Editor’s note: The opinions expressed here are those of the authors. View more opinion on ScoonTV. 

In an article published on IOL titled “Hi Mzansi, have we seen justice?” South Africa’s Minister of Tourism asks pertinent questions on the status quo in South Africa concerning justice. She lays bare the facts on the prevailing structure of the economic system, its history, and its enablers. 

Her article seeks to provoke thought processes of the citizenry and set the tone for a discussion on challenges facing the country. True to form, the article has become a subject of personal attacks from organizations and individuals bespectacled in rose-colored glasses. Those glasses prevent them from providing a candid critique of South Africa’s body politic and current situation. 

Therefore, it comes as no surprise that Raymond Zondo, a man whose vision is clouded by his ambition to oversee the injustice system, now leads a pack of devious groupings and individuals to the plumb of the colonial structure.  

In her article, Lindiwe Sisulu bemoans the lack of radical transformation in the economic system where top 10% own more than 80% of the means of production. She writes how select blacks amass wealth at the expense of the rest of the black population. 

These are the same people co-opted into the echelons and stratums of borrowed artificial intelligence and morality on condition that they remain as willing ornaments of imperialism and colonialism. Sisulu’s views are nothing new, the majority of South Africans have consistently raised similar points. 

However, Sisulu’s article is upsetting the spines of colonial clerks and their masters because she’s expected, as a Cabinet member, to uphold injustice and perpetuate European scrounged barbary.  

From the onset, it should be noted that a constitution must not be confused with justice. It’s ridiculous to even assume justice can be summarized and compressed into a document that was engineered by scholars of European values. 

Some of the interpreters of law are intent on preserving European values and dominance over natives. More so, some of these interpreters are themselves black people. South Africa’s constitution is often lauded as the best constitution in the world. But the professional moralists don’t bother confronting the events ranging from 1652 to 1996, before the constitution came into effect on February 4th, 1997. 

The events that unfolded during the period don’t resemble any form of human progression. Especially the progression needed to come up with a constitution that could be referred to as the “best in the world.” 

In essence, the struggle for real black emancipation was put to rest in 1996. That’s why they call South Africa a constitutional democracy. The Judiciary is the colonists’ biggest trump card, too. It’s the same Judiciary that approved the neoliberal constitution.
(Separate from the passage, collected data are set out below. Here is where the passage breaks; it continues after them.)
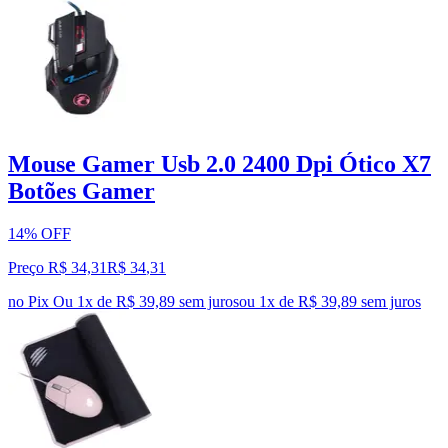
Mouse Gamer Usb 2.0 2400 Dpi Ótico X7
Botões Gamer
14% OFF
Preço R$ 34,31
R$
34
,
31
no Pix
Ou 1x de R$ 39,89 sem juros
ou
1
x de
R$ 39,89
sem juros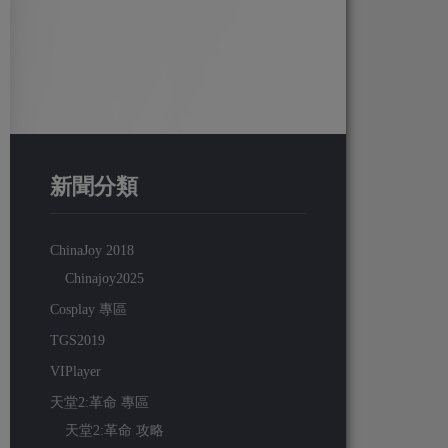
新聞分類
ChinaJoy 2018
Chinajoy2025
Cosplay 專區
TGS2019
VIPlayer
天堂2:革命 專區
天堂2:革命 攻略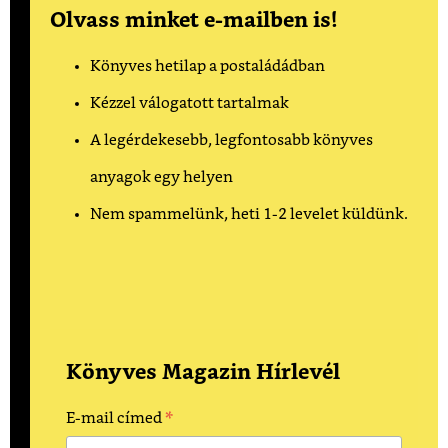
Olvass minket e-mailben is!
Könyves hetilap a postaládádban
Kézzel válogatott tartalmak
A legérdekesebb, legfontosabb könyves
anyagok egy helyen
Nem spammelünk, heti 1-2 levelet küldünk.
Könyves Magazin Hírlevél
*
E-mail címed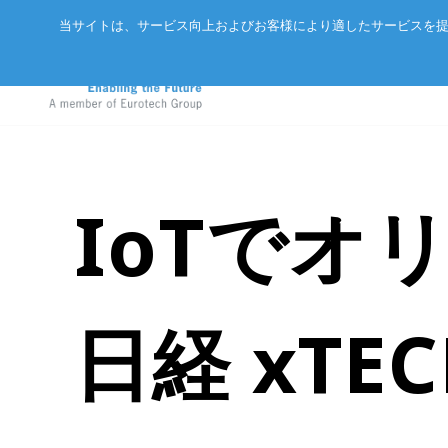
当サイトは、サービス向上およびお客様により適したサービスを提
IoTでオ
アドバネットについて
EtherCA
ニュース
サーバー
会社概要
CC-Link 
イベント
エッジAIコンピュータ
パートナー
ExpEthe
オリジナ
日経 xTEC
産業用ボックス型コンピュータ
アクセス
ARCNET
エッジIoTゲートウェイ
リクルート
イーサネ
LoRaWAN®対応IoTノード
インテリジェントセンサ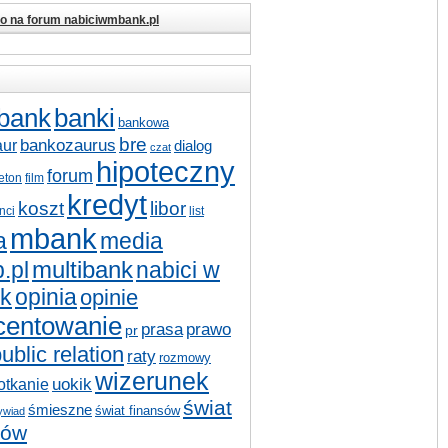
io na forum nabiciwmbank.pl
bank
banki
bankowa
bre
bankozaurus
aur
dialog
czat
hipoteczny
forum
ieton
film
kredyt
koszt
libor
nci
list
mbank
a
media
multibank
nabici w
.pl
k
opinia
opinie
centowanie
prasa
prawo
pr
ublic relation
raty
rozmowy
wizerunek
otkanie
uokik
świat
śmieszne
świat finansów
ywiad
sów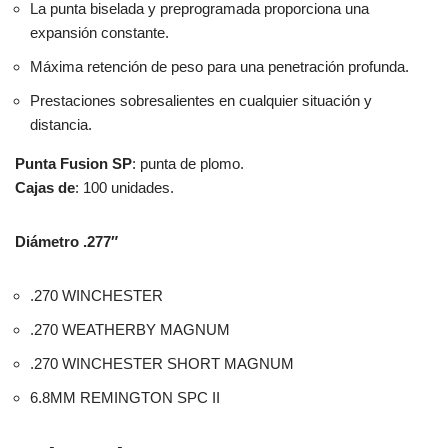
La punta biselada y preprogramada proporciona una
expansión constante.
Máxima retención de peso para una penetración profunda.
Prestaciones sobresalientes en cualquier situación y
distancia.
Punta Fusion SP
: punta de plomo.
Cajas de
: 100 unidades.
Diámetro .277″
.270 WINCHESTER
.270 WEATHERBY MAGNUM
.270 WINCHESTER SHORT MAGNUM
6.8MM REMINGTON SPC II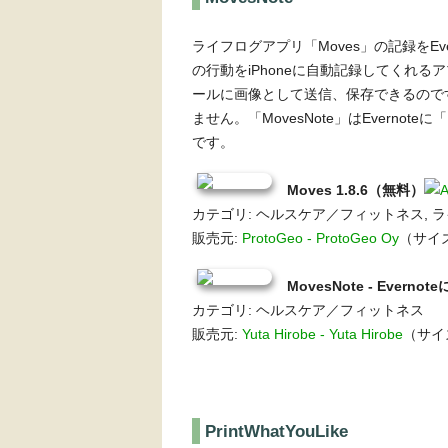
ライフログアプリ「Moves」の記録をEv
の行動をiPhoneに自動記録してくれるア
ールに画像として送信、保存できるのですが、
ません。「MovesNote」はEverno
です。
Moves 1.8.6（無料）
カテゴリ: ヘルスケア／フィットネス, 
販売元:
ProtoGeo - ProtoGeo Oy
（サイズ:
MovesNote - Ever
カテゴリ: ヘルスケア／フィットネス
販売元:
Yuta Hirobe - Yuta Hirobe
（サイズ
PrintWhatYouLike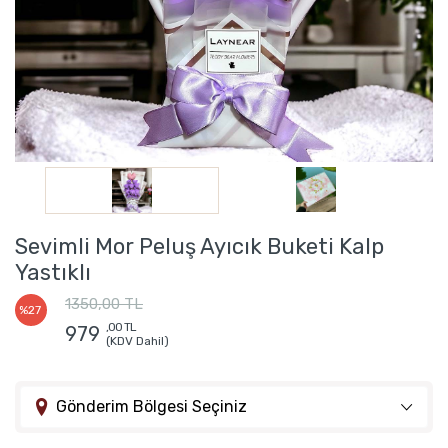
Sevimli Mor Peluş Ayıcık Buketi Kalp
Yastıklı
1350,00 TL
%27
,00 TL
979
(KDV Dahil)
Gönderim Bölgesi Seçiniz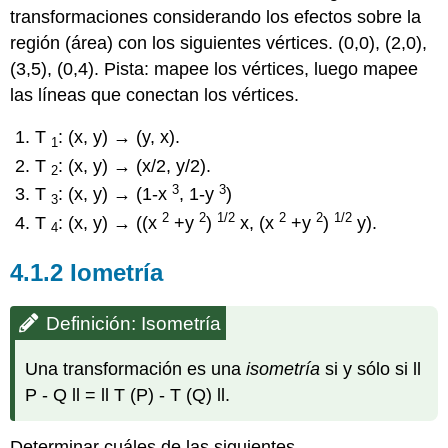
Corolario:
transformaciones considerando los efectos sobre la
Las
región (área) con los siguientes vértices. (0,0), (2,0),
isometrías
preservan
(3,5), (0,4). Pista: mapee los vértices, luego mapee
el
las líneas que conectan los vértices.
entretiempo
Teorema:
T
: (x, y) → (y, x).
1
Isometrías
T
: (x, y) → (x/2, y/2).
preservan
2
triángulos
3
3
T
: (x, y) → (1-x
, 1-y
)
3
Teorema:
2
2
1/2
2
2
1/2
T
: (x, y) → ((x
+y
)
x, (x
+y
)
y).
4
Las
isometrías
4.1.2
Iometría
preservan
los
ángulos
Definición: Isometría
Teorema:
Las
Una transformación es una
isometría
si y sólo si ll
isometrías
preservan
P - Q ll = ll T (P) - T (Q) ll.
el
paralelismo
Determinar cuáles de las siguientes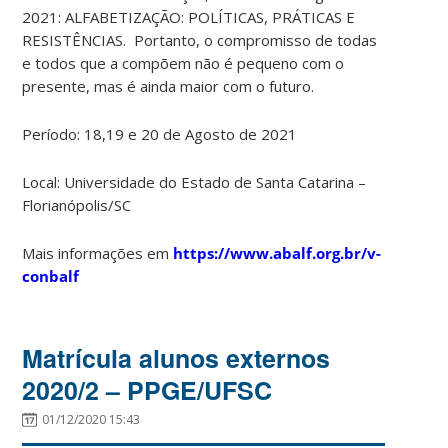
2021: ALFABETIZAÇÃO: POLÍTICAS, PRÁTICAS E
RESISTÊNCIAS. Portanto, o compromisso de todas
e todos que a compõem não é pequeno com o
presente, mas é ainda maior com o futuro.
Período:
18,19 e 20 de Agosto de 2021
Local:
Universidade do Estado de Santa Catarina –
Florianópolis/SC
Mais informações em
https://www.abalf.org.br/v-
conbalf
Matrícula alunos externos
2020/2 – PPGE/UFSC
01/12/2020 15:43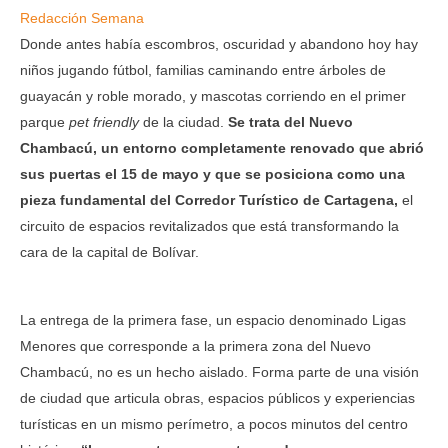
Redacción Semana
Donde antes había escombros, oscuridad y abandono hoy hay
niños jugando fútbol, familias caminando entre árboles de
guayacán y roble morado, y mascotas corriendo en el primer
parque
pet friendly
de la ciudad.
Se trata del Nuevo
Chambacú, un entorno completamente renovado que abrió
sus puertas el 15 de mayo y que se posiciona como una
pieza fundamental del Corredor Turístico de Cartagena,
el
circuito de espacios revitalizados que está transformando la
cara de la capital de Bolívar.
La entrega de la primera fase, un espacio denominado Ligas
Menores que corresponde a la primera zona del Nuevo
Chambacú, no es un hecho aislado. Forma parte de una visión
de ciudad que articula obras, espacios públicos y experiencias
turísticas en un mismo perímetro, a pocos minutos del centro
Any dissenting voices within the bench are persecuted and muzzled. 

So, it’s unsurprising that any criticism of the unjust system invites the well-coordinated wrath of colonial paper pushers and their masters. Justice cannot be defined or limited to civil freedoms. Rather, justice ought to have the majority, black people, owning all the land. This is a non-negotiable material condition necessary for the advancement of human life anywhere in Africa. 

Our “best constitution in the world” merely protects the rights of colonists and advances the interests of European settlers. Natives only enjoy the cosmetic and widely broadcasted elements of it. 

On the Department of Justice’s website, it stated that “South African common law is mainly the 17th and 18th century Roman-Dutch law that was transplanted to the Cape. This forms the basis of modern South African Law and has binding authority…” 

A European legal concept has binding authority in an African country when not a single European country has infused African values into its jurisprudence. The closest to this is exchange programs for scholarship on European values. 

This is how the University of California, Berkeley School of Law introduces Roman-Dutch Law, 

“The rediscovery of Justinian’s compilation of Roman law by Italian jurists in the twelfth century launched a new legal scholarship in Europe. This new scholarship flourished and evolved into what was known as the ius commune, a shared legal tradition that combined Roman law and canon law into a common system of legal thought, inflected in each country or region by local law and custom. Reintroducing Justinian’s sixth-century Digest, Code, and Institutes to Europe as the Corpus iuris Civilis, the Italians were the foremost scholars of Roman law until the French took over that role in the sixteenth century, when legal humanism refocused emphasis on the original sources and context of classical Roman law.  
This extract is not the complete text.